EXERCISE DATA Start Marker

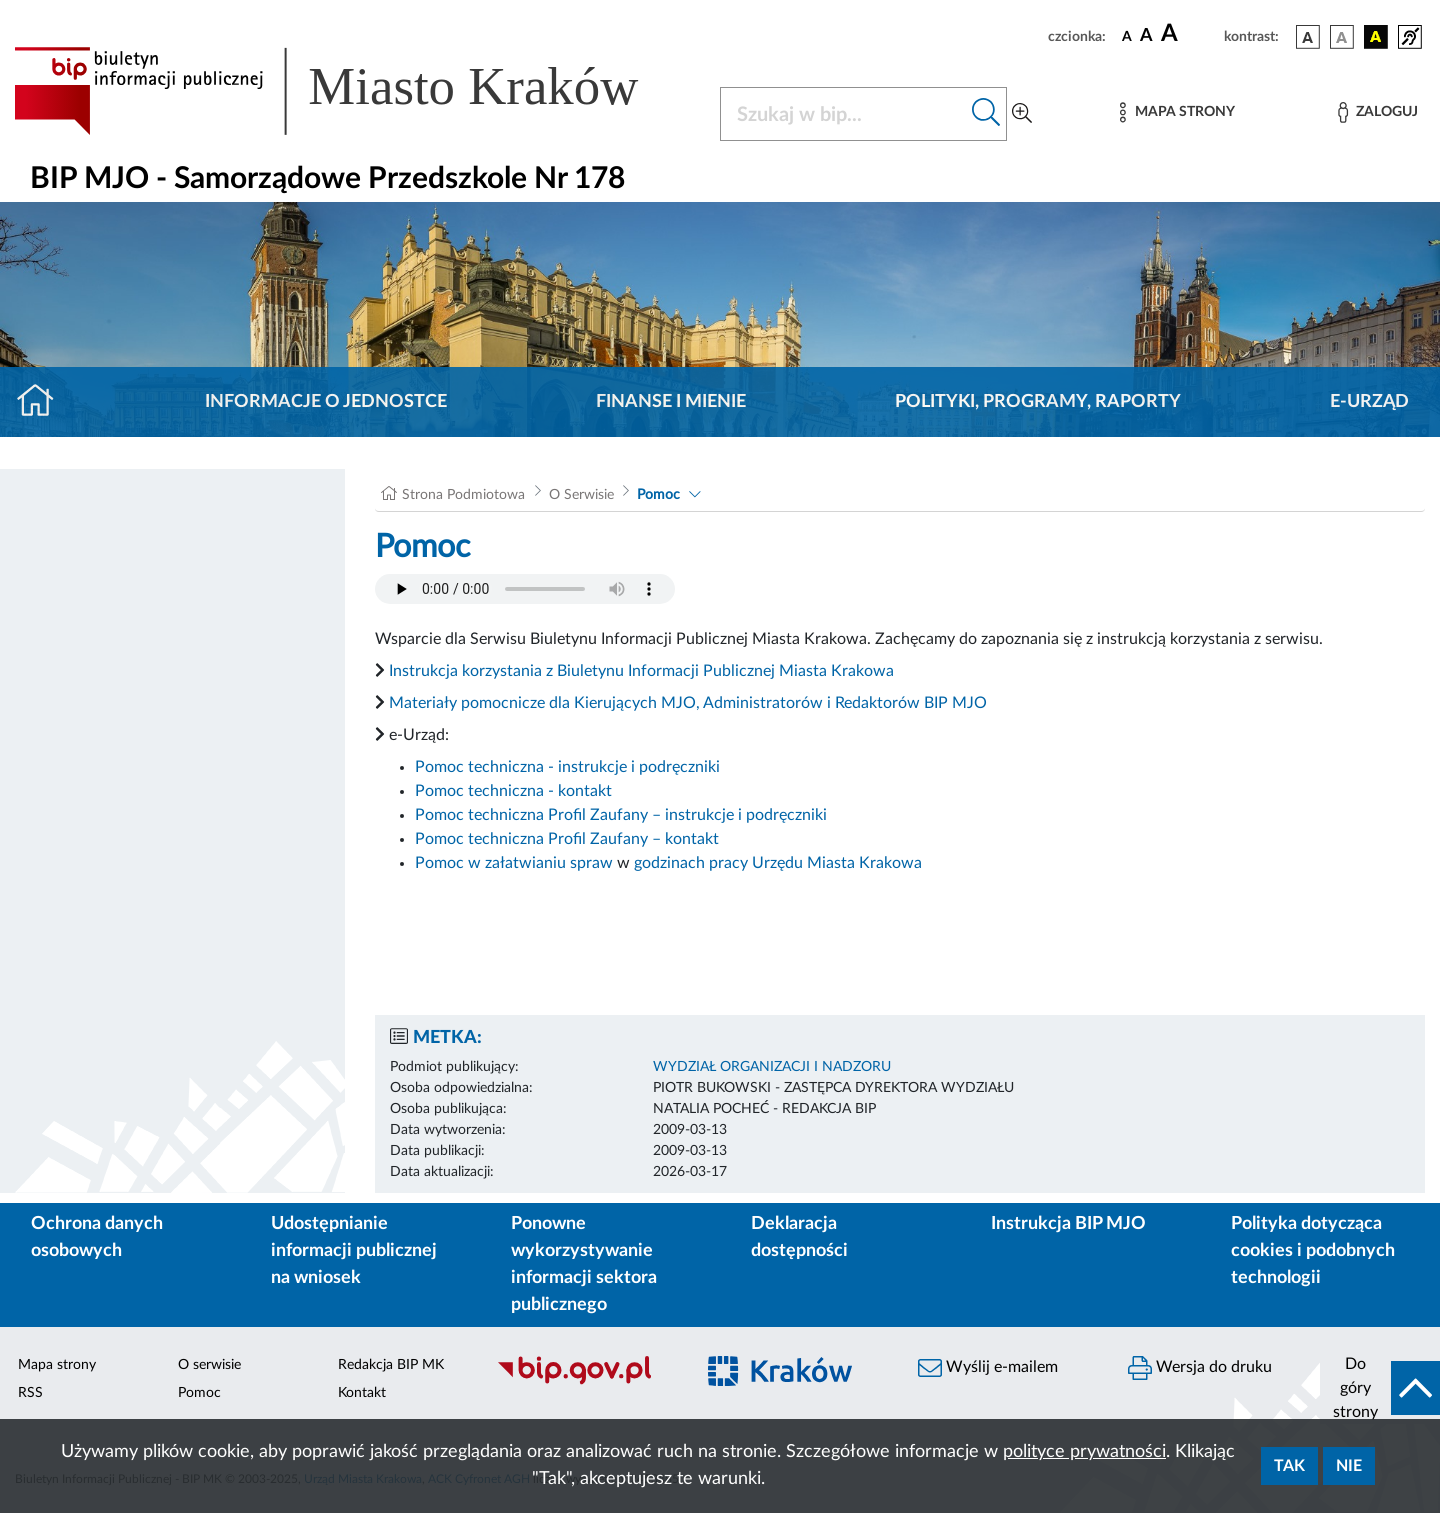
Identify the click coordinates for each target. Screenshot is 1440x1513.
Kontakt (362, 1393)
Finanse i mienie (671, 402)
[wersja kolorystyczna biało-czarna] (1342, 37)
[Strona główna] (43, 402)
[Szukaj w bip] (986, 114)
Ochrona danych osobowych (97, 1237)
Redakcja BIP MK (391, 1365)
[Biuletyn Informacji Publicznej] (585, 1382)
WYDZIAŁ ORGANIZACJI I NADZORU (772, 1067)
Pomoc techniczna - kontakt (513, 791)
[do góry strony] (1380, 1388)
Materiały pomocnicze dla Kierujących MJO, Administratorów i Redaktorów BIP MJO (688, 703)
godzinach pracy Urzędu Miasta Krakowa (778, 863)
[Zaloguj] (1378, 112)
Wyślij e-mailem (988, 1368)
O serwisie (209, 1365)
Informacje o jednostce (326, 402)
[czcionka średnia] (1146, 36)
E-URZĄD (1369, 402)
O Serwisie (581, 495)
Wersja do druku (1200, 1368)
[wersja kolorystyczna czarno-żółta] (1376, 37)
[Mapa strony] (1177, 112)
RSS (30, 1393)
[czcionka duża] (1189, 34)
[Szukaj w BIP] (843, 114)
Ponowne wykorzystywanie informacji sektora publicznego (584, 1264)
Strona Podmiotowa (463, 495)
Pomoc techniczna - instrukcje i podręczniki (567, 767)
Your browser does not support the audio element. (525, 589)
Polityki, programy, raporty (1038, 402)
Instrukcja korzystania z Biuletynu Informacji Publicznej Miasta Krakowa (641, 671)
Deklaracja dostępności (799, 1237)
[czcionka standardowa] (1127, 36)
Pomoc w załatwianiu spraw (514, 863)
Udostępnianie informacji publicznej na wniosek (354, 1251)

EXERCISE DATA End Marker

**WHAT YOU WILL DO:**
The first line of the entries, the line containing "E-URZĄD (1369, 402)", and every line between them are to be output exactly; pictures are not.

**ANSWER TO THE PROBLEM:**
Identify the click coordinates for each target. Screenshot is 1440x1513.
Kontakt (362, 1393)
Finanse i mienie (671, 402)
[wersja kolorystyczna biało-czarna] (1342, 37)
[Strona główna] (43, 402)
[Szukaj w bip] (986, 114)
Ochrona danych osobowych (97, 1237)
Redakcja BIP MK (391, 1365)
[Biuletyn Informacji Publicznej] (585, 1382)
WYDZIAŁ ORGANIZACJI I NADZORU (772, 1067)
Pomoc techniczna - kontakt (513, 791)
[do góry strony] (1380, 1388)
Materiały pomocnicze dla Kierujących MJO, Administratorów i Redaktorów BIP MJO (688, 703)
godzinach pracy Urzędu Miasta Krakowa (778, 863)
[Zaloguj] (1378, 112)
Wyślij e-mailem (988, 1368)
O serwisie (209, 1365)
Informacje o jednostce (326, 402)
[czcionka średnia] (1146, 36)
E-URZĄD (1369, 402)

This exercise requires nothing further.